After calling dozens of witnesses over the past month who detailed the government’s sweeping allegations against R. Kelly in lurid detail, the prosecutors at the R. Kelly sex trafficking trial ended their case Monday.
Several women and two men who were in Kelly’s celebrity orbit testified about how he was grooming them for unwanted sex and psychologically tormented them — mostly when they were teenagers — in episodes dating to the 1990s. Their accounts were backed at least in part by former Kelly employees whose own testimony suggested they were essentially paid off to look the other way or actively enable him.
The defense will now begin calling former Kelly employees in an effort to cast doubt on some of the accusers’ accounts, as the ASSOCIATED PRESS reports.
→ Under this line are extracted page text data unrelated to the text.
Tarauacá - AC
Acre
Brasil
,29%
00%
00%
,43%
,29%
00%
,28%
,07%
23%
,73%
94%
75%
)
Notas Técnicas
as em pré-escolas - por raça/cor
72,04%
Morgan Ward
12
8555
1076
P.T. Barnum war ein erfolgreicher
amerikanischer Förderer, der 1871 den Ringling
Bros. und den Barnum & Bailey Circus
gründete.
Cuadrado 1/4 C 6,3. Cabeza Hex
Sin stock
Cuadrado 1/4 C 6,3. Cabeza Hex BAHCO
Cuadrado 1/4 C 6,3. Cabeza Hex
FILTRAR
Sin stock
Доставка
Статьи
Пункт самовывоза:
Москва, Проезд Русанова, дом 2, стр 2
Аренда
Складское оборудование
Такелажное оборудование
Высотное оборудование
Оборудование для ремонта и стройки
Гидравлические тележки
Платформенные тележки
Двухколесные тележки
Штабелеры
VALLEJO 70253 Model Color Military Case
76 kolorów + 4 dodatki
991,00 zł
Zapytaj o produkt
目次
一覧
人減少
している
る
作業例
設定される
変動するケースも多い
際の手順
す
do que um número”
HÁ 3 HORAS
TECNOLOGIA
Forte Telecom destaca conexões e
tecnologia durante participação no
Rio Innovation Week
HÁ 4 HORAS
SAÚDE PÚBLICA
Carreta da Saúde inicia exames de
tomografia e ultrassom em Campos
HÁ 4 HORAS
Kelly’s lawyers must find ways to counter testimony from accusers alleging an array of perverse misconduct spanning three decades. Among the troubling tableaus — his entourage locking a radio intern in a room where he sexually assaulted her while she was passed out; witnesses claiming that he gave them herpes without disclosing he had an STD; Kelly shooting a shaming video of one alleged victim showing her smearing feces on her face as punishment for breaking arbitrary rules meant to protect his fragile ego.
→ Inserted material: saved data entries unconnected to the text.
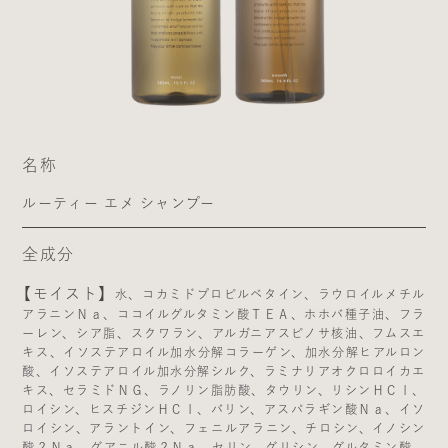
名称
ルーティー エメ シャンプー
全成分
【モイスト】
水、コカミドプロピルベタイン、ラウロイルメチル
アラニンＮａ、ココイルグルタミン酸ＴＥＡ、ホホバ種子油、フラ
ーレン、シア脂、スクワラン、アルガニアスピノサ核油、フムスエ
キス、イソステアロイル加水分解コラーゲン、加水分解ヒアルロン
酸、イソステアロイル加水分解シルク、ラミナリアオクロロイカエ
キス、セラミドＮＧ、ラノリン脂肪酸、タウリン、リシンＨＣｌ、
ロイシン、ヒスチジンＨＣｌ、バリン、アスパラギン酸Ｎａ、イソ
ロイシン、アラントイン、フェニルアラニン、チロシン、イノシン
酸２Ｎａ、グアニル酸２Ｎａ、セリン、グリシン、グルタミン酸、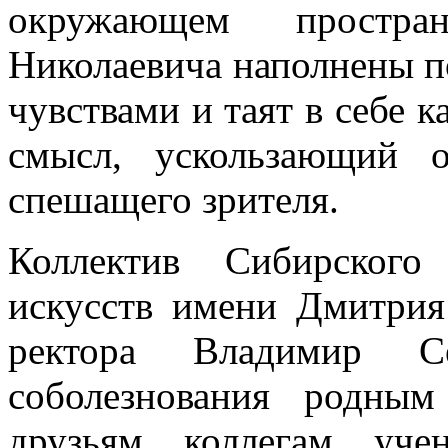
окружающем простра
Николаевича наполнены п
чувствами и таят в себе 
смысл, ускользающий о
спешащего зрителя.
Коллектив Сибирского 
искусств имени Дмитрия
ректора Владимир С
соболезнования родны
друзьям, коллегам, уч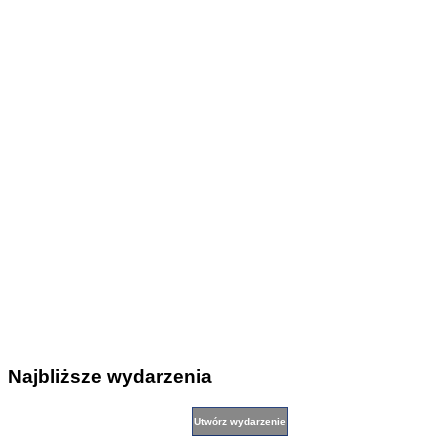
Najbliższe wydarzenia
The jury had previously heard evidence about a fraud marriage scheme hatched to protect Kelly after he feared he had impregnated Aaliyah. A marriage license that was put into evidence falsely listed her age as 18; he was 27 at the time.
Aaliyah, whose full name was Aaliyah Dana Haughton, worked with Kelly, who wrote and produced her 1994 debut album, “Age Ain’t Nothing but a Number.” She died in a plane crash in 2001 at age 22.
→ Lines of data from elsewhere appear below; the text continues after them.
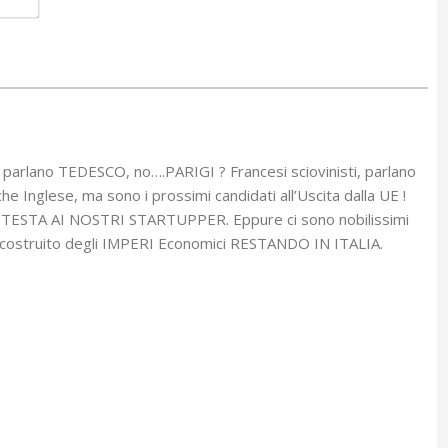
i parlano TEDESCO, no….PARIGI ? Francesi sciovinisti, parlano
 Inglese, ma sono i prossimi candidati all’Uscita dalla UE !
 TESTA AI NOSTRI STARTUPPER. Eppure ci sono nobilissimi
 costruito degli IMPERI Economici RESTANDO IN ITALIA.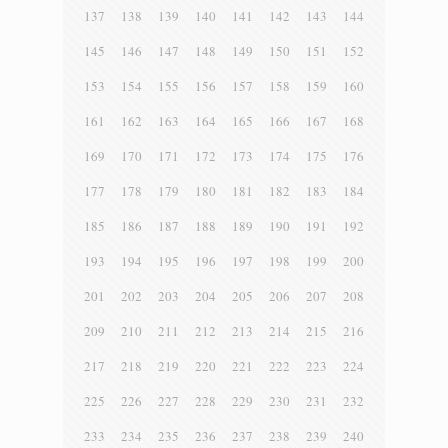
137
138
139
140
141
142
143
144
145
146
147
148
149
150
151
152
153
154
155
156
157
158
159
160
161
162
163
164
165
166
167
168
169
170
171
172
173
174
175
176
177
178
179
180
181
182
183
184
185
186
187
188
189
190
191
192
193
194
195
196
197
198
199
200
201
202
203
204
205
206
207
208
209
210
211
212
213
214
215
216
217
218
219
220
221
222
223
224
225
226
227
228
229
230
231
232
233
234
235
236
237
238
239
240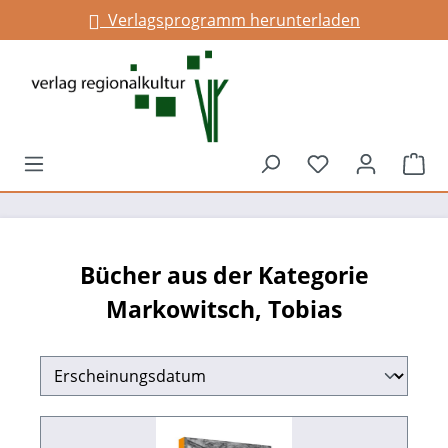
Verlagsprogramm herunterladen
Infos für Gemeinden
alt springen
Du hast 0 Prod
War
Bücher aus der Kategorie
Markowitsch, Tobias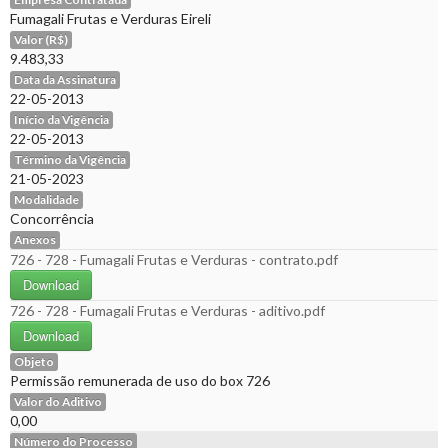
Fumagali Frutas e Verduras Eireli
Valor (R$)
9.483,33
Data da Assinatura
22-05-2013
Início da Vigência
22-05-2013
Término da Vigência
21-05-2023
Modalidade
Concorrência
Anexos
726 - 728 - Fumagali Frutas e Verduras - contrato.pdf
Download
726 - 728 - Fumagali Frutas e Verduras - aditivo.pdf
Download
Objeto
Permissão remunerada de uso do box 726
Valor do Aditivo
0,00
Número do Processo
The last government witness was an expert witness on abusive relationships. Dawn Hughes testified about studies showing that many abusers systematically isolate, demean, subjugate and spy on their victims as means of control — all tactics allegedly used by Kelly. Generally speaking, it isn’t unusual for powerful people like Kelly to be surrounded by underlings who “knew about it and didn’t do anything,” Hughes said.
The 54-year-old defendant, born Robert Sylvester Kelly, has pleaded not guilty to racketeering charges accusing him of running a Chicago-based enterprise of managers, bodyguards and other employees who helped him recruit and transport his victims. The travel violated the Mann Act, which makes it illegal to transport anyone across state lines “for any immoral purpose” — the same law that sent rock legend Chuck Berry to prison in 1959.
Kelly has vehemently denied the charges, claiming that the women were groupies who wanted to take advantage of his fame and fortune until the #MeToo movement turned them against him.